[Start of section]

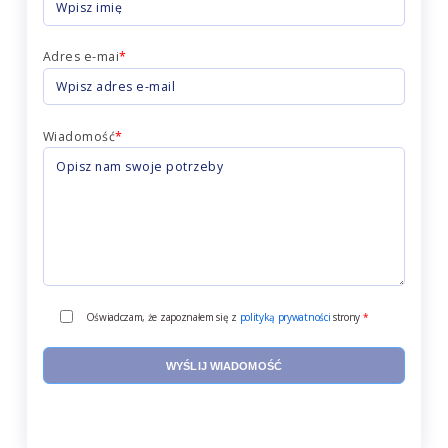
Adres e-mai
*
Wiadomość
*
Oświadczam, że zapoznałem się z
polityką prywatności
strony
*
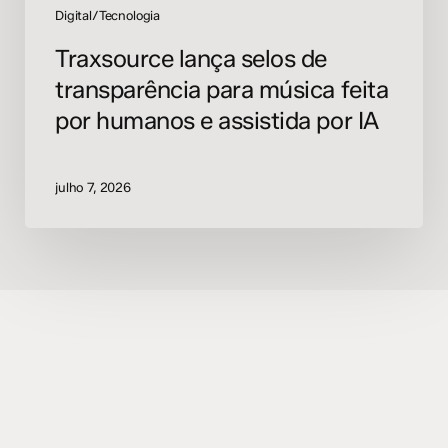
por
Digital/Tecnologia
IA
Traxsource lança selos de
transparência para música feita
por humanos e assistida por IA
julho 7, 2026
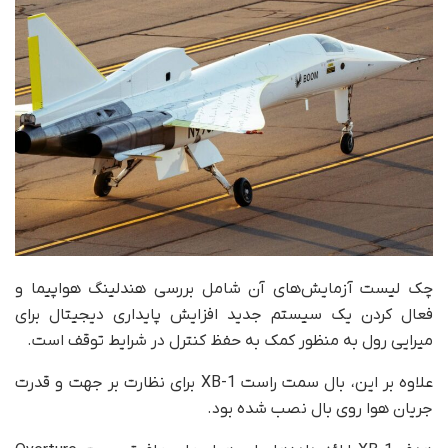
چک لیست آزمایش‌های آن شامل بررسی هندلینگ هواپیما و
فعال کردن یک سیستم جدید افزایش پایداری دیجیتال برای
میرایی رول به منظور کمک به حفظ کنترل در شرایط توقف است.
علاوه بر این، بال سمت راست XB-1 برای نظارت بر جهت و قدرت
جریان هوا روی بال نصب شده بود.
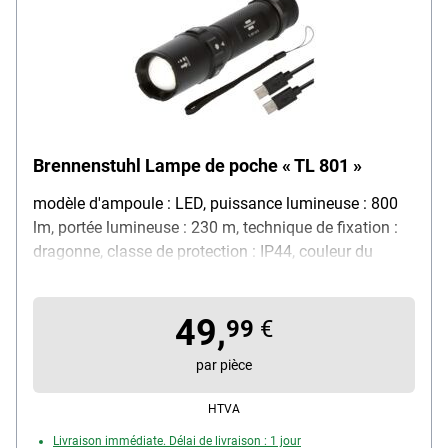
Brennenstuhl Lampe de poche « TL 801 »
modèle d'ampoule : LED, puissance lumineuse : 800
lm, portée lumineuse : 230 m, technique de fixation :
dragonne, classe de protection : IP44, couleur du
boîtier : noir, diamètre : 35 mm, matériau : aluminium,
particularités : la fonction zoom permet de passer en
49,
continu d'un éclairage proche et large à un éclairage
99
€
lointain et focalisé, contenu de la livraison : lampe de
par pièce
poche / câble de chargement USB C / dragonne
HTVA
Livraison immédiate. Délai de livraison : 1 jour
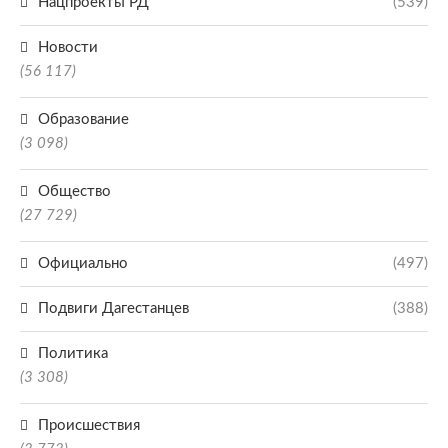
Нацпроекты РД
(539)
Новости
(56 117)
Образование
(3 098)
Общество
(27 729)
Официально
(497)
Подвиги Дагестанцев
(388)
Политика
(3 308)
Происшествия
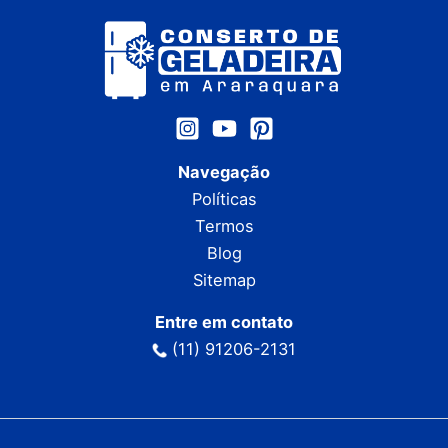
Navegação
Políticas
Termos
Blog
Sitemap
Entre em contato
(11) 91206-2131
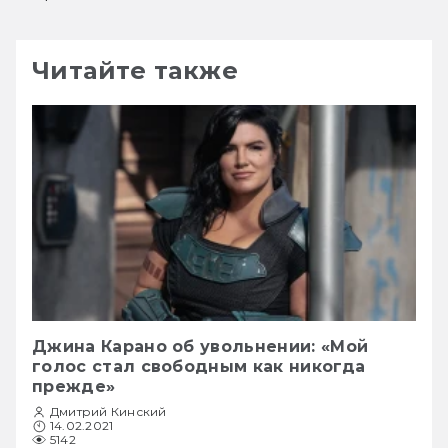
Читайте также
Джина Карано об увольнении: «Мой
голос стал свободным как никогда
прежде»
Дмитрий Кинский
14.02.2021
5142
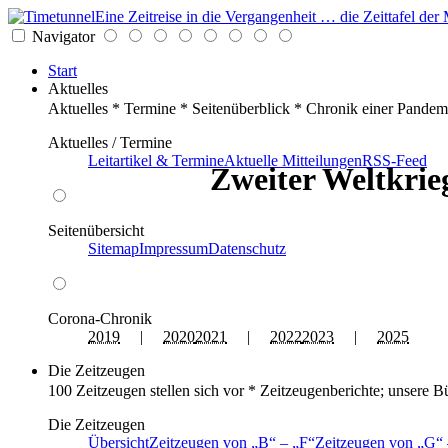
Eine Zeitreise in die Vergangenheit … die Zeittafel d
Navigator
Start
Aktuelles
Aktuelles * Termine * Seitenüberblick * Chronik einer Pandem
Aktuelles / Termine
Leitartikel & Termine
Aktuelle Mitteilungen
RSS-Feed
Zweiter Weltkrieg
Seitenübersicht
Sitemap
Impressum
Datenschutz
Corona-Chronik
2019
|
2020
2021
|
2022
2023
|
2025
Die Zeitzeugen
100 Zeitzeugen stellen sich vor * Zeitzeugenberichte; unsere B
Die Zeitzeugen
Übersicht
Zeitzeugen von
B
–
F
Zeitzeugen von
G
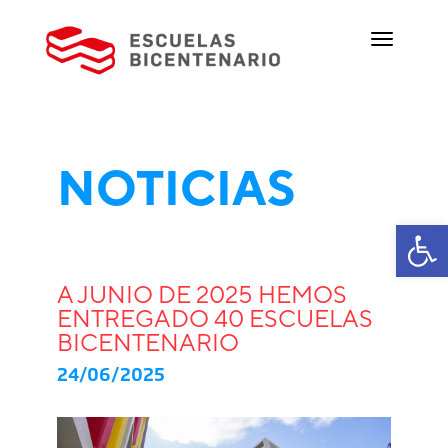
NOTICIAS
Ab
A JUNIO DE 2025 HEMOS
ENTREGADO 40 ESCUELAS
BICENTENARIO
24/06/2025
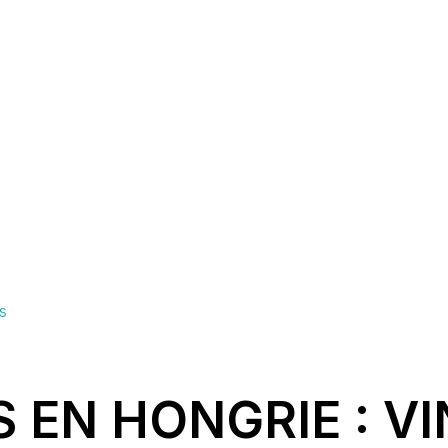
s
 EN HONGRIE : VI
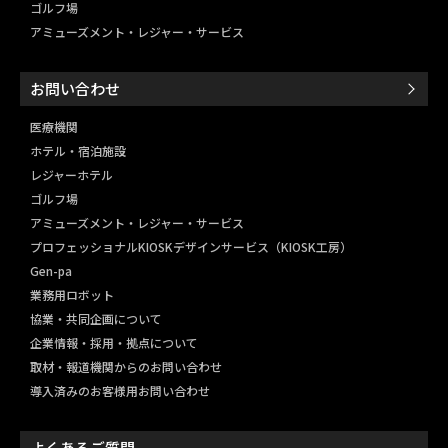
ゴルフ場
アミューズメント・レジャー・
サービス
お問い合わせ
医療機関
ホテル・宿泊施設
レジャーホテル
ゴルフ場
アミューズメント・レジャー・
サービス
プロフェッショナルKIOSKデザインサービス（KIOSK工房）
Gen-pa
業務用ロボット
協業・共同企画について
企業情報・採用・拠点について
取材・報道機関からのお問い合わせ
導入済みのお客様用お問い合わせ
よくあるご質問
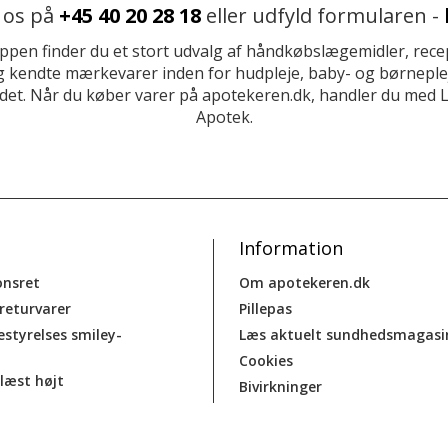
 os på
+45 40 20 28 18
eller udfyld formularen -
ppen finder du et stort udvalg af håndkøbslægemidler, recep
 kendte mærkevarer inden for hudpleje, baby- og børneplej
et. Når du køber varer på apotekeren.dk, handler du med 
Apotek.
Information
onsret
Om apotekeren.dk
 returvarer
Pillepas
estyrelses smiley-
Læs aktuelt sundhedsmagasi
Cookies
læst højt
Bivirkninger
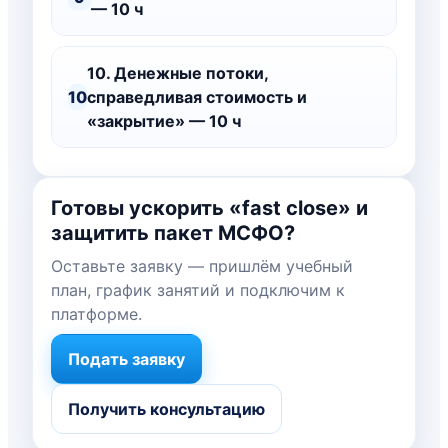
— 10 ч
10. Денежные потоки,
10
справедливая стоимость и
«закрытие» — 10 ч
Готовы ускорить «fast close» и
защитить пакет МСФО?
Оставьте заявку — пришлём учебный
план, график занятий и подключим к
платформе.
Подать заявку
Получить консультацию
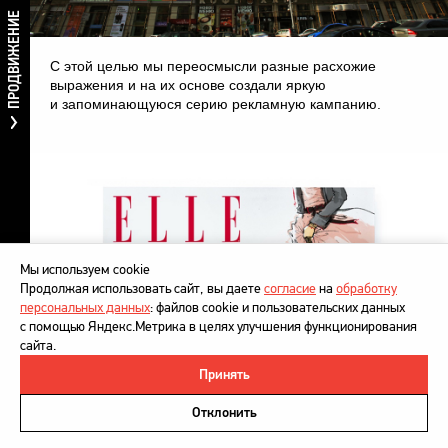
ПРОДВИЖЕНИЕ
С этой целью мы переосмысли разные расхожие
выражения и на их основе создали яркую
и запоминающуюся серию рекламную кампанию.
Мы используем cookie
Продолжая использовать сайт, вы даете
согласие
на
обработку
персональных данных
: файлов cookie и пользовательских данных
с помощью Яндекс.Метрика в целях улучшения функционирования
сайта.
Принять
©
DesignDepot
, 1997–2026
Политика в отношении обработки персональных данных
Отклонить
Напишите нам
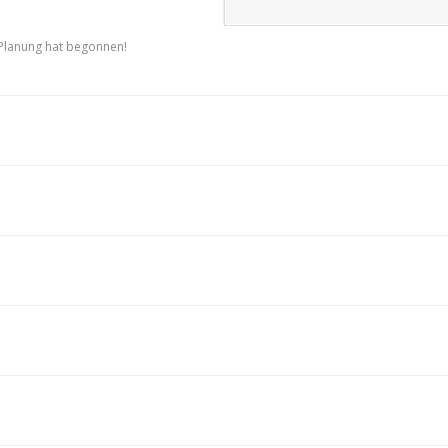
Planung hat begonnen!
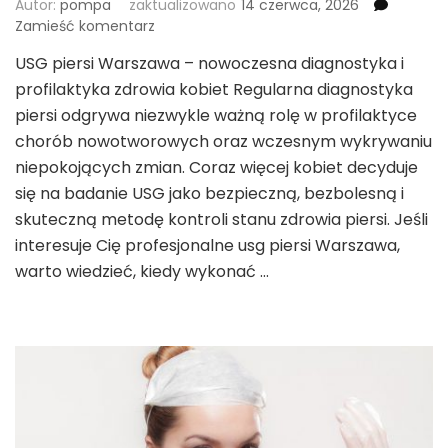
Autor:
pompa
zaktualizowano
14 czerwca, 2026
we
Zamieść komentarz
wpisie
USG piersi Warszawa – nowoczesna diagnostyka i
USG
profilaktyka zdrowia kobiet Regularna diagnostyka
piersi
Warszawa
piersi odgrywa niezwykle ważną rolę w profilaktyce
prywatnie
chorób nowotworowych oraz wczesnym wykrywaniu
niepokojących zmian. Coraz więcej kobiet decyduje
się na badanie USG jako bezpieczną, bezbolesną i
skuteczną metodę kontroli stanu zdrowia piersi. Jeśli
interesuje Cię profesjonalne usg piersi Warszawa,
warto wiedzieć, kiedy wykonać …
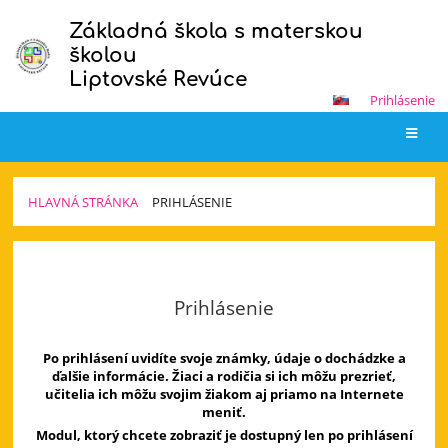
Základná škola s materskou
školou
Liptovské Revúce
Prihlásenie
HLAVNÁ STRÁNKA
PRIHLÁSENIE
Prihlásenie
Prihlásenie
Po prihlásení uvidíte svoje známky, údaje o dochádzke a
ďalšie informácie. Žiaci a rodičia si ich môžu prezrieť,
učitelia ich môžu svojim žiakom aj priamo na Internete
meniť.
Modul, ktorý chcete zobraziť je dostupný len po prihlásení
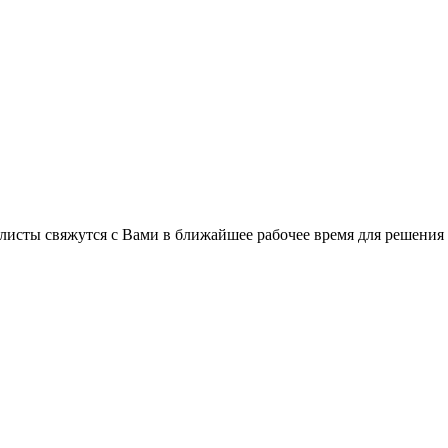
C
листы свяжутся с Вами в ближайшее рабочее время для решения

[End of section]

■ Exercise objective ■
What you write out is the stretch of entries from the line containing "eller udfyld formularen" to the line containing "и пользовательских данных", word for word, with both end lines and no pictures.

■ Task output ■
eller udfyld formularen -
ppen finder du et stort udvalg af håndkøbslægemidler, recep
 kendte mærkevarer inden for hudpleje, baby- og børneplej
et. Når du køber varer på apotekeren.dk, handler du med 
Apotek.
Information
onsret
Om apotekeren.dk
 returvarer
Pillepas
estyrelses smiley-
Læs aktuelt sundhedsmagasi
Cookies
læst højt
Bivirkninger
— 10 ч
10. Денежные потоки,
10
справедливая стоимость и
«закрытие» — 10 ч
Готовы ускорить «fast close» и
защитить пакет МСФО?
Оставьте заявку — пришлём учебный
план, график занятий и подключим к
платформе.
Подать заявку
Получить консультацию
ПРОДВИЖЕНИЕ
С этой целью мы переосмысли разные расхожие
выражения и на их основе создали яркую
и запоминающуюся серию рекламную кампанию.
Мы используем cookie
Продолжая использовать сайт, вы даете
согласие
на
обработку
персональных данных
: файлов cookie и пользовательских данных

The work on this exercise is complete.